Her animated history is just as interesting: Lashina appeared on Superman: The Animated Series in several episodes. Her first appearance was in the two-parter "Little Girl Lost," where she, along with Stompa and Mad Harriet, was summoned by Granny Goodness to battle Supergirl. Lashina was the leader of the Furies, and had the final battle with Supergirl at the end of the episode. She also appeared later during the series finale two-parter, Legacy, where she apparently had a romantic relationship with Superman, but attacked him when he turned on them. Lashina also appeared in Justice League Unlimited in the first part of the series finale, Alive. She was set to appear in Season 4 of Batman Beyond in which the events of Legacy begin to haunt Superman once again. It was revealed that they had a child and he became the new ruler of Apokolips. Their son invades Gotham City which gets the attention of Terry McGinnis and the Justice League. She helps them fight off his invasion. However, the series was cancelled. The writers said that they didn't want to use the idea in Justice League or Justice League Unlimited due to the fact they wanted to focus on new characters.
Her powers are super strength, speed, and durability. And she uses steel whips that she can charge with electricity. The figure, fortunately, does not come with any whips, although I can see some fans griping over this.
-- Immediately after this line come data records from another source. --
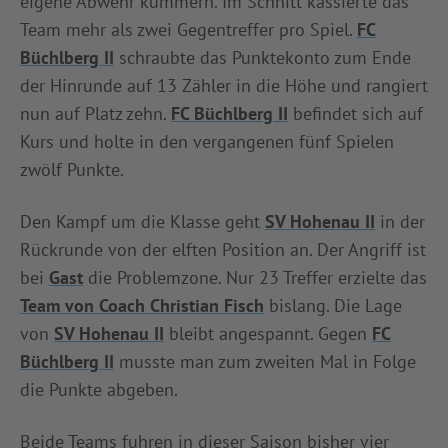
eigene Abwehr kümmern. Im Schnitt kassierte das
Team mehr als zwei Gegentreffer pro Spiel.
FC
Büchlberg II
schraubte das Punktekonto zum Ende
der Hinrunde auf 13 Zähler in die Höhe und rangiert
nun auf Platz zehn.
FC Büchlberg II
befindet sich auf
Kurs und holte in den vergangenen fünf Spielen
zwölf Punkte.
Den Kampf um die Klasse geht
SV Hohenau II
in der
Rückrunde von der elften Position an. Der Angriff ist
bei
Gast
die Problemzone. Nur 23 Treffer erzielte das
Team von Coach Christian Fisch
bislang. Die Lage
von
SV Hohenau II
bleibt angespannt. Gegen
FC
Büchlberg II
musste man zum zweiten Mal in Folge
die Punkte abgeben.
Beide Teams fuhren in dieser Saison bisher vier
Lashina uses the standard female body molds, with a distinctive head. Lashina wears an odd sort of helmet and mask that has grey strips covering her nose and chin, but leaving her eyes and mouth exposed. That's visible of her face has a pretty nasty look to it. There is a length of plastic molded hair hanging from the back.
Costume details are relatively minimal. Lashina is dressed in black, with grey stripes and circles intersecting the lines Two of the circles are, shall we say, rather strategically placed. There are also two grey stripes around the left arm.
The figure does not stand up on her own easily. Unfortunately, because of the small feet, a partial result of the high heels molded to the feet, and the diagonal articulation at the hip, rather than the straight back and forth articulation of the male figures in this line, the articulation and the small surface contact of the feet don't give the female figures in the JLU line a lot of balance. Lashina does come with a transparent display base, as Mattel often provides for the female figures in this line, but I've always sort of been of the opinion that if any action figure (that has legs and feet, anyway, I suppose I should make some allowance for oddball aliens) needs a display base to stand up, then there's a design problem that needs more than a display base to correct.
Apart from this, though, Lashina is a cool figure, and like a number of the figures in this set, is probably someone who would never have otherwise seen an action figure were it not for this special set.
This is really one of the strengths of the JUSTICE LEAGUE UNLIMITED line, and one of the reasons I think it's kept going well after the animated series has concluded. They're prepared to do just about anybody from the DC Universe. I'm hopeful that the more comics-accurate "Infinite Heroes" line is able to follow in its path. I'm also hopeful for the long continuation of the JLU line, even as a Target exclusive.
So what's my final word here? What DC has done to the Fourth World in their comics is, in my opinion, a disgrace. What Mattel has done with these Fourth World characters in their Justice League Unlimited line is very cool.
And certainly, the JUSTICE LEAGUE UNLIMITED "ATTACK FROM APOKOLIPS"
6- pack definitely has my enthusiastic recommendation!